● Problem statement
Please tally how many lines of the material below include the word "feedback", giving only the number.

● Material to process
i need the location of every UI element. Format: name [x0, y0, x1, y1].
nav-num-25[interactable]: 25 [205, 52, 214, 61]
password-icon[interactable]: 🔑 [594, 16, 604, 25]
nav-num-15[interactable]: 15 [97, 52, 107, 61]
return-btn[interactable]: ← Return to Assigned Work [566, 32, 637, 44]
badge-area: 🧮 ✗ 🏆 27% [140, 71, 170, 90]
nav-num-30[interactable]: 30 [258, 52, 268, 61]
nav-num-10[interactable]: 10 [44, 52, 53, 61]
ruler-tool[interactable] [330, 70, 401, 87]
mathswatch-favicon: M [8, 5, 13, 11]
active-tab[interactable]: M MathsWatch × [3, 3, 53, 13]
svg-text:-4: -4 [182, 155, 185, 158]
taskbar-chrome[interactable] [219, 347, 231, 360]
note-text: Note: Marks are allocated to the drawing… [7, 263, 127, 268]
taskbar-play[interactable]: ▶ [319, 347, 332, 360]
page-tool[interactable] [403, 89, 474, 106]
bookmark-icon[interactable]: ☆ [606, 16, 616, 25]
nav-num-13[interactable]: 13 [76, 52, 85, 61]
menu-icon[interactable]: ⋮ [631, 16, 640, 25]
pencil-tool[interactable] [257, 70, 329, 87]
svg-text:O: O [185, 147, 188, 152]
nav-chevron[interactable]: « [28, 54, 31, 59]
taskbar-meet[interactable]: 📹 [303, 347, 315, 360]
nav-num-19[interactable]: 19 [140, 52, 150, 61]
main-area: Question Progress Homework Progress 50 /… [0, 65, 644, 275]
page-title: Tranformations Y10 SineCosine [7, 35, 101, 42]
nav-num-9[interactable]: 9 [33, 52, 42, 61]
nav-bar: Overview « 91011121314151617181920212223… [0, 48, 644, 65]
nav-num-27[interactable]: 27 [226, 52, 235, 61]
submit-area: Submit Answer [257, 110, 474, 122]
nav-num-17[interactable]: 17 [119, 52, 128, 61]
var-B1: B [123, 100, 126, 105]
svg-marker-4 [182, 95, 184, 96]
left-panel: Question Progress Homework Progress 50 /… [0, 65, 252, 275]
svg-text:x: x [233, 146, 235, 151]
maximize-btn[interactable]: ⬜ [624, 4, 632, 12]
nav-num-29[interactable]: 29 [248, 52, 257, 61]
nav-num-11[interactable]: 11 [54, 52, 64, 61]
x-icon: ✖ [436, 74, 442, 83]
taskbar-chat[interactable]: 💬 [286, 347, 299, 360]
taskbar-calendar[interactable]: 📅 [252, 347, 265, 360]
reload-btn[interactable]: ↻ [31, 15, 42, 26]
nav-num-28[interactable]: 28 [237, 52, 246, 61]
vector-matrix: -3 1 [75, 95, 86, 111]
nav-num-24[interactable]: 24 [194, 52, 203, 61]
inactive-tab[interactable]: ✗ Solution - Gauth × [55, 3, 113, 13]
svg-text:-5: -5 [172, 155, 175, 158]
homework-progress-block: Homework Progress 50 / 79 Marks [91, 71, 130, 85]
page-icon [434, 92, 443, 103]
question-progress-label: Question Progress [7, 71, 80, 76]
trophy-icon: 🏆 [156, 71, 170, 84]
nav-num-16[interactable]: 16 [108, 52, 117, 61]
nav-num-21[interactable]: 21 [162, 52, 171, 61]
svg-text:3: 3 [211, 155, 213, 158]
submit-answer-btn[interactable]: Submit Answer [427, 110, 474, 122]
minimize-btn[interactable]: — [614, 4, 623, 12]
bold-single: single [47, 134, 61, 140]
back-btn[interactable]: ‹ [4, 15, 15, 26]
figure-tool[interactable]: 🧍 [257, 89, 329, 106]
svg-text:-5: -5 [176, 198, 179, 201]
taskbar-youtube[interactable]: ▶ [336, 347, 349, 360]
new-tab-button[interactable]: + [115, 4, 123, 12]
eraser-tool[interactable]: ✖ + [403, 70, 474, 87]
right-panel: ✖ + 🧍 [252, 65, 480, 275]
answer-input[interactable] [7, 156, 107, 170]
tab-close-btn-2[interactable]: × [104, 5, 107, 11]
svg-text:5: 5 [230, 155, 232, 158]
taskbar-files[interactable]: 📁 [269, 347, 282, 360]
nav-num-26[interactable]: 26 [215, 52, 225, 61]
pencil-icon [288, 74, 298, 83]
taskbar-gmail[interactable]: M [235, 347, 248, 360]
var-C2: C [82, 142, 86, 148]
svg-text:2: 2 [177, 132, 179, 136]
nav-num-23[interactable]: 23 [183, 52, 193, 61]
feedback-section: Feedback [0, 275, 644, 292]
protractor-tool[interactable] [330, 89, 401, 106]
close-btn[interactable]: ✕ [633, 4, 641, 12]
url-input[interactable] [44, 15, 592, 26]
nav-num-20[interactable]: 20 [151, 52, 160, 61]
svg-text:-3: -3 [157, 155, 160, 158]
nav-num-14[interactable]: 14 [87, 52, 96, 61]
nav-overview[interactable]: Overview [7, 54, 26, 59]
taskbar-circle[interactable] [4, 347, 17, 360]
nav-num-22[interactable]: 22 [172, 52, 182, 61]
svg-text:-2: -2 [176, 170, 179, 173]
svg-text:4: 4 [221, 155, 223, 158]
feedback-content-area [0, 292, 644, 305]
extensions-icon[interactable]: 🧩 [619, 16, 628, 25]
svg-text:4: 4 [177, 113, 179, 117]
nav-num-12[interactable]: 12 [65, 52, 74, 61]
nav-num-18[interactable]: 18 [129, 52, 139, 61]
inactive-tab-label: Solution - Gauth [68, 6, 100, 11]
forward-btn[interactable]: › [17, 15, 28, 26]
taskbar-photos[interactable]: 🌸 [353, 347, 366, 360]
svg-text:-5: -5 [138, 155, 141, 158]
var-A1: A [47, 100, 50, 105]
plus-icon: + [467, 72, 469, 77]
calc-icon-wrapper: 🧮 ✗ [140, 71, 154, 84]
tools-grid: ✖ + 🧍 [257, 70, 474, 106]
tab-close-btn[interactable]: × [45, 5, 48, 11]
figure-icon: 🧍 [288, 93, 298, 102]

* * *

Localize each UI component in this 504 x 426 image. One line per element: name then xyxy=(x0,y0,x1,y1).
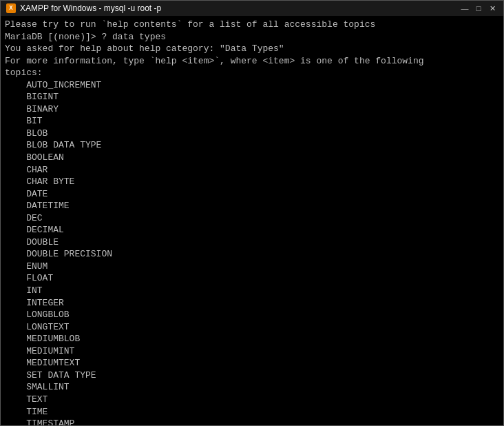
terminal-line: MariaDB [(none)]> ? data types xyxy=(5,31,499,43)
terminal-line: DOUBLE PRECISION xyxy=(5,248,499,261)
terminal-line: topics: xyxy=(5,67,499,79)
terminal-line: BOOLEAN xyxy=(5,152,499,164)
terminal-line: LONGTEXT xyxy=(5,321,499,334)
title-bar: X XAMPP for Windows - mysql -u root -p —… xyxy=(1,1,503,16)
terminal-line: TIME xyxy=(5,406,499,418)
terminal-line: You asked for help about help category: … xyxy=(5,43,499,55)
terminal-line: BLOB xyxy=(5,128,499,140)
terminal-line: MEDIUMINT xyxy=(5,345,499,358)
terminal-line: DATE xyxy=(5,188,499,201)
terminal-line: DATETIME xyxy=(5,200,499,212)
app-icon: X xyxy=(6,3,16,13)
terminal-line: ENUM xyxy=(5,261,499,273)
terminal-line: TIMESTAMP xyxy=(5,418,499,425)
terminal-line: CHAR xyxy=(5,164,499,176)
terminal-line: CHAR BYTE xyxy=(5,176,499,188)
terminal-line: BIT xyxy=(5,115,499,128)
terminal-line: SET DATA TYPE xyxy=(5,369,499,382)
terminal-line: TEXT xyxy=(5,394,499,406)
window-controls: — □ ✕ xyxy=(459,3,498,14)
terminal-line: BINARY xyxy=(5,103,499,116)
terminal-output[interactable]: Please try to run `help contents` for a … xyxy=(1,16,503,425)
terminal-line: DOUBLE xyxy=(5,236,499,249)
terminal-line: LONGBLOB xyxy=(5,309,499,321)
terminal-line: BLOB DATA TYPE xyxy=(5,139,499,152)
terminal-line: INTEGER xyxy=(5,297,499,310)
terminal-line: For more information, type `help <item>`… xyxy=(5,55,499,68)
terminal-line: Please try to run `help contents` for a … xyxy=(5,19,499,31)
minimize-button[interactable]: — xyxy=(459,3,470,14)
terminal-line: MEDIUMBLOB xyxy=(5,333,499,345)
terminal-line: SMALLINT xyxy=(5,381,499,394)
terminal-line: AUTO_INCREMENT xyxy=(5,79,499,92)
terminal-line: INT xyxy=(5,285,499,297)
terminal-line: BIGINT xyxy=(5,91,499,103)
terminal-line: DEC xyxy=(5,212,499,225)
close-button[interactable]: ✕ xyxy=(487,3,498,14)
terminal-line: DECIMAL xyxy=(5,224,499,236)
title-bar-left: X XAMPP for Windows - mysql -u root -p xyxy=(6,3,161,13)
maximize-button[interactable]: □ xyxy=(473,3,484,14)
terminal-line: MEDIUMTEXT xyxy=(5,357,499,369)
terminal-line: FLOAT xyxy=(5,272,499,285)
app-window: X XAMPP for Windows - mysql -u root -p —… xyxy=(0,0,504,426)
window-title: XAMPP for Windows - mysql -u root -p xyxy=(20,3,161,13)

● Written answer
2